Desde luego que hablamos aquí de la hora de cada uno que llegará cuando el puntero que en el reloj representa el horario,se desprenda. No habrá,entonces,ya más horas,ni días,ni años… Cambiamos nuestro lugar,de un espacio- tiempo que nos hemos inventado para ubicar nuestra existencia física en el Universo, y medir la duración de nuestra conciencia, y entramos en la eternidad, sin que sepamos qué es eso, pero sí sabemos lo que no es: un no-espacio, no-tiempo y no-conciencia porque, ahídejamos de ser nosotros, para fundirnos, como átomos, en una “masa”, con movimiento, pero sin conciencia alguna.

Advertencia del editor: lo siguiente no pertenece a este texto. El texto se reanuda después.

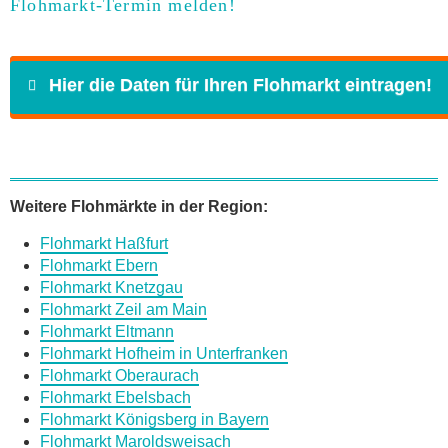
Flohmarkt-Termin melden!
Hier die Daten für Ihren Flohmarkt eintragen!
Name
*
Weitere Flohmärkte in der Region:
Flohmarkt Haßfurt
E-Mail
*
Flohmarkt Ebern
Flohmarkt Knetzgau
Flohmarkt Zeil am Main
Flohmarkt Eltmann
Flohmarkt Hofheim in Unterfranken
Flohmarkt Oberaurach
Daten des Flohmarkts
Flohmarkt Ebelsbach
Flohmarkt Königsberg in Bayern
Flohmarkt Maroldsweisach
Name des Flohmarkts
*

Es lo que pensamos ahora. En verdad, nunca lo sabremos, porque nunca “estaremos” ahí. El “ahí, es sólo una metáfora. Ni siquiera podemos decir que es la eternidad, porque este concepto implica una duración infinita y, “allí”,no habrá duración. Será un estado que no es ni presente, ni duradero porque, esto último, tiene implícita la concepción de tiempo. La conciencia humana no puede definirlo porque no es posible elaborar un concepto para ello. No puede la mente humana, por naturaleza finita,definir la eternidad; por eso, como he dicho antes, hemos inventado el tiempo que, aunque es pura ficción (como el hombre mismo), sirve para medir la duración de nuestra conciencia.

Esa conciencia, ha tratado de neutralizar lo anterior, con la idea del amor.

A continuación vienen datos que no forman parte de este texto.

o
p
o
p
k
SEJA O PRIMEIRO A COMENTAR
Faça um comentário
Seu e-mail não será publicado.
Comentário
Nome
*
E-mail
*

El AMOR, esa ligazón con los otros que le daría a esta fugacidad que es la existencia humana, un sentido. Y que, a veces, en el colmo del autoengaño y, en ciertas circunstancias, llegamos a afirmar que es eterno. Ese es uno de los fundamentos de la poesía romántica, o erótica. Pero, en la existencia humana, no hay nada eterno.

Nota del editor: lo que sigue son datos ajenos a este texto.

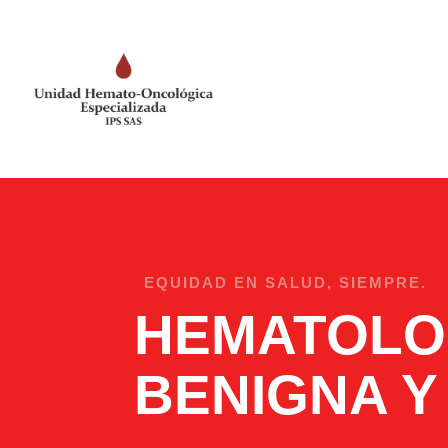
EQUIDAD EN SALUD, SIEMPRE.
HEMATOLO
BENIGNA Y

Esa ligazón de que hablamos, se da por el miedo a afrontar la soledad, como conciencias solas, indefensas, y viendo que, el diálogo con nosotros mismos, no es más que una farsa que puede conducir a la locura. Por ejemplo, pensando, frente a un espejo,o en una meditación hiperconcentrada, por el significado del YO. También, por la sensación de finitud que nos lleva a pensar que hemos sido y que dejaremos de ser (por eso, del muerto, se dice “el finado”) sin ningún sentido. Entonces, nos acercamos a los otros y, juntos, elaboramos narrativas de consuelo que nos fortalecen con base en el “AMOR ETERNO”,y, pasando, del campo filosófico, al campo religioso, lo asimilamos a Dios, o a una parte suya, frente a la espantosa “nadidad” de la existencia humana.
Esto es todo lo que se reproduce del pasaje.